European imports of Russian natural gas rose by 15% last year, underscoring the challenge the region faces in confronting Moscow over the crisis in Ukraine.
The European Union is accelerating efforts to bring in more gas from other sources, but alternative options are likely to take years to develop.
Russia's state controlled gas giant Gazprom ( said export volumes to Europe rose by 15% to 174 billion cubic meters -- despite a slight fall in regional consumption to 538 billion. Those exports were worth about $51 billion. )
The company, which has a 30% share of the European market, including Turkey, said it expects to pump a similar volume to the region in 2014.
The increase in gas trade highlights the difficulty Europe faces as it tries to punish Russian President Vladimir Putin for annexing the Ukrainian region of Crimea and failing to ease tensions in the country's eastern regions.
U.S. sanctions include 18 Russian companies, but the EU has limited its response so far to freezing the assets and restricting the travel of a few dozen Russian, Ukrainian and Crimean officials.
Europe and Russia have trade and investment links worth billions of dollars. Any severing of those ties -- especially in oil and gas -- would hurt both economies.
"An expansion of the U.S., EU and other sanctions programs could adversely impact operations and financial condition of the Gazprom Group," the Russian company said in its annual report.
While Gazprom expects exports to Europe to remain steady this year, it is also looking for other customers in a bid to reduce the impact of the EU's energy diversification strategy and any future escalation in the trade dispute.

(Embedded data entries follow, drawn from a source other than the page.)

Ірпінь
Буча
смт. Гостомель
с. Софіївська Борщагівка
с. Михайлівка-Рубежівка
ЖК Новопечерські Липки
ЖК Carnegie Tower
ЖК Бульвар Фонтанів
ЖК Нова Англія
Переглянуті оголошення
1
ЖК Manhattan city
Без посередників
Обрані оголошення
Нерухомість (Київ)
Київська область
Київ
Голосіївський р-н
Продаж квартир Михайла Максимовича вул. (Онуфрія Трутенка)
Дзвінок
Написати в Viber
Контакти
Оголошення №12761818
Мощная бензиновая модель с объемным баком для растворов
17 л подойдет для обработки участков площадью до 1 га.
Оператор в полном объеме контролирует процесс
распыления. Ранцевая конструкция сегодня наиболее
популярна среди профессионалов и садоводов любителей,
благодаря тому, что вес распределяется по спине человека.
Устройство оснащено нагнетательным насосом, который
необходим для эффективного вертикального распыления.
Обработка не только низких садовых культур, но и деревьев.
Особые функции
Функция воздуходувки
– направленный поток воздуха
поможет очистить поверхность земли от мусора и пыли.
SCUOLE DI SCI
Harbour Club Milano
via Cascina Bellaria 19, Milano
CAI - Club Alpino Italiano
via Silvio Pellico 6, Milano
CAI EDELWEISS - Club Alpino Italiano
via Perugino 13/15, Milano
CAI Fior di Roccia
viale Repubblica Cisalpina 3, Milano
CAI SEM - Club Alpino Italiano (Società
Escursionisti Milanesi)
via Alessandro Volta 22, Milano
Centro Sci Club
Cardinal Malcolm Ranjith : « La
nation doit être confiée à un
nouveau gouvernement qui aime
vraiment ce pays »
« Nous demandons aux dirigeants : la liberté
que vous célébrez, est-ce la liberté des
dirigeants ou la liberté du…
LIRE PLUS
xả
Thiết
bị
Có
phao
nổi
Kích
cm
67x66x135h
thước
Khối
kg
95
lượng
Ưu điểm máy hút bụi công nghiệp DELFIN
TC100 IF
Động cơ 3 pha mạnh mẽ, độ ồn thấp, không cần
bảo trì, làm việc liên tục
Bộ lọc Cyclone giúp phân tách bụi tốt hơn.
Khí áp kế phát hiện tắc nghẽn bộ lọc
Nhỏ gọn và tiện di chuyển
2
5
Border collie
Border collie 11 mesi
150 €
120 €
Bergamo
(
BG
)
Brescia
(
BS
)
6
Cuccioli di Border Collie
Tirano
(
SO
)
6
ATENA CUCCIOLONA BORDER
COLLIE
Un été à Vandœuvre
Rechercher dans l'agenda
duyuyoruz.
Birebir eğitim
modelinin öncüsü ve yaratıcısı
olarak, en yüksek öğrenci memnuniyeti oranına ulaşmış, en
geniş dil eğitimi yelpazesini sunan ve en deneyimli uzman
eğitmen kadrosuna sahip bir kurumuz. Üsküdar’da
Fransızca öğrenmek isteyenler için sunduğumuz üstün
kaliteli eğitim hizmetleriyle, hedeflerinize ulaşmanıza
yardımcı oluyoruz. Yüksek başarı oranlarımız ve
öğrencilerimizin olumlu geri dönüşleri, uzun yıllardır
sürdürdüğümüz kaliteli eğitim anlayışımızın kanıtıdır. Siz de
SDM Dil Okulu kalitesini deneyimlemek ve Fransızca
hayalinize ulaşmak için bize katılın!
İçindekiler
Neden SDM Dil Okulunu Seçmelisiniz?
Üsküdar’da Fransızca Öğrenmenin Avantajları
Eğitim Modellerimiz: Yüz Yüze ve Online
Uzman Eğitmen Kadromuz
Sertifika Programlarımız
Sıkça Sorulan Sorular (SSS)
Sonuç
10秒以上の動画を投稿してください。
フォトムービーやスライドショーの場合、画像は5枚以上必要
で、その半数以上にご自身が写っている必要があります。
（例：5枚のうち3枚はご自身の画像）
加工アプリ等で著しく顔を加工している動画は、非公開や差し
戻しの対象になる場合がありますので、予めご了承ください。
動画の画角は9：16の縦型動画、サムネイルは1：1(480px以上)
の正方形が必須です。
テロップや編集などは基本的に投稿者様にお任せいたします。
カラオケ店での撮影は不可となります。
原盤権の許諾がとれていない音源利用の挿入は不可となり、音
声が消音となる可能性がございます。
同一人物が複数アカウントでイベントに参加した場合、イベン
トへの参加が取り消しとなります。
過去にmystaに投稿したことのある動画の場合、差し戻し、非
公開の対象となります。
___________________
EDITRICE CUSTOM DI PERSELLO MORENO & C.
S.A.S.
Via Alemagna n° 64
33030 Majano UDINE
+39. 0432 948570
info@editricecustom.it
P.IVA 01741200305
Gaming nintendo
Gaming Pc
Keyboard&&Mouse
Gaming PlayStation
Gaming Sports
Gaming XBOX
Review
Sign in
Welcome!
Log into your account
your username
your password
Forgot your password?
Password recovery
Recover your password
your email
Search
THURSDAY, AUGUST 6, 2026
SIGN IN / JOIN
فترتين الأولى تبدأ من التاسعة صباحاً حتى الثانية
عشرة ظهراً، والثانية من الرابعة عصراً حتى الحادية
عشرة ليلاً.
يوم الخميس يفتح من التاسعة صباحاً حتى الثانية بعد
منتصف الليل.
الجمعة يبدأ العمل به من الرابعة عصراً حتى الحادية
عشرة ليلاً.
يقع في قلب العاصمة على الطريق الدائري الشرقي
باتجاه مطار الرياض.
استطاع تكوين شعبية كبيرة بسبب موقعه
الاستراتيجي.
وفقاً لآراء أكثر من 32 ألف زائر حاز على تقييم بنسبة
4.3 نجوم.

Much of its attention is focused on developing new markets for pipeline gas and Liquified Natural Gas in Asia.
Gazprom signed a deal with China National Petroleum last year that would see China import 38 billion cubic meters of natural gas each year.

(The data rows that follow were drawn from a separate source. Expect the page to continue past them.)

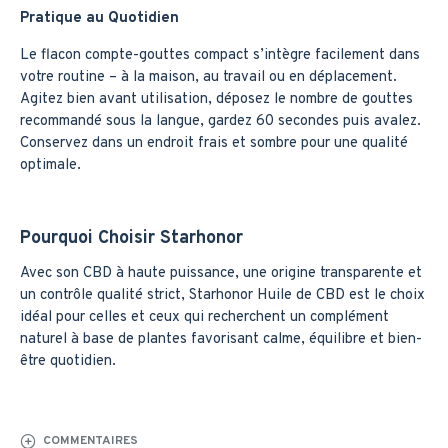
Pratique au Quotidien
Le flacon compte-gouttes compact s’intègre facilement dans
votre routine – à la maison, au travail ou en déplacement.
Agitez bien avant utilisation, déposez le nombre de gouttes
recommandé sous la langue, gardez 60 secondes puis avalez.
Conservez dans un endroit frais et sombre pour une qualité
optimale.
Pourquoi Choisir Starhonor
Avec son CBD à haute puissance, une origine transparente et
un contrôle qualité strict, Starhonor Huile de CBD est le choix
idéal pour celles et ceux qui recherchent un complément
naturel à base de plantes favorisant calme, équilibre et bien-
être quotidien.
COMMENTAIRES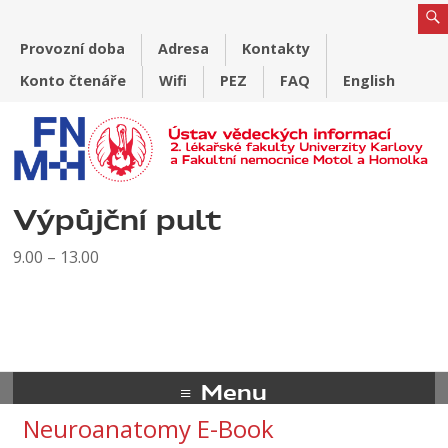
Provozní doba
Adresa
Kontakty
Konto čtenáře
Wifi
PEZ
FAQ
English
Výpůjční pult
9.00 – 13.00
Menu
Neuroanatomy E-Book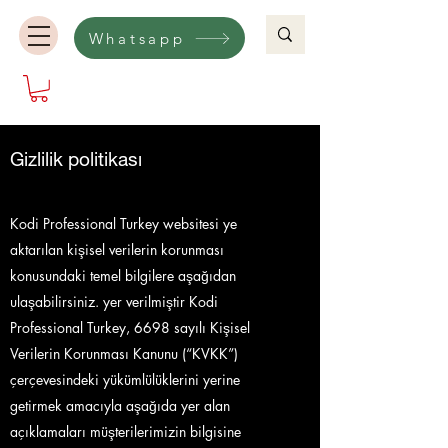
Whatsapp
Gizlilik politikası
Kodi Professional Turkey websitesi ye
aktarılan kişisel verilerin korunması
konusundaki temel bilgilere aşağıdan
ulaşabilirsiniz. yer verilmiştir Kodi
Professional Turkey, 6698 sayılı Kişisel
Verilerin Korunması Kanunu (“KVKK”)
çerçevesindeki yükümlülüklerini yerine
getirmek amacıyla aşağıda yer alan
açıklamaları müşterilerimizin bilgisine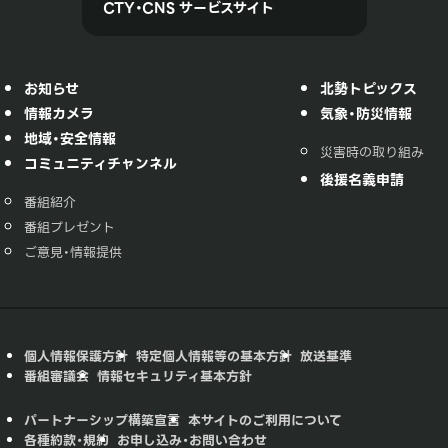
CTY・CNS サービスサイト
お知らせ
北勢トピックス
情報カメラ
気象・防災情報
地域・安全情報
災害時の取り組み
コミュニティチャンネル
後援名義申請
番組紹介
番組プレゼント
ご意見・情報提供
個人情報保護方針
特定個人情報等の基本方針
放送基準
番組審議会
情報セキュリティ基本方針
パートナーシップ構築宣言
本サイトのご利用について
各種約款・規約
お申し込み・お問い合わせ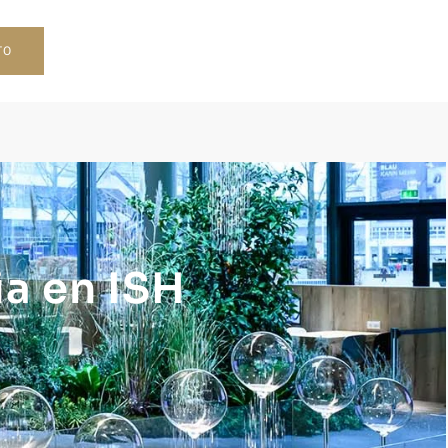
TO
a en ISH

Gazprom also flagged the risk of disruption to European supplies because of Ukraine's inability or unwillingness to pay for current and past gas deliveries. Ukraine owes at least $2.2 billion in arrears.
Earlier this month, Gazprom hiked the price it charges Ukraine by about 80% to $485.50 per thousand cubic meters of gas. By comparison, Gazprom charged European countries an average of $377.50 per thousand cubic meters in 2013.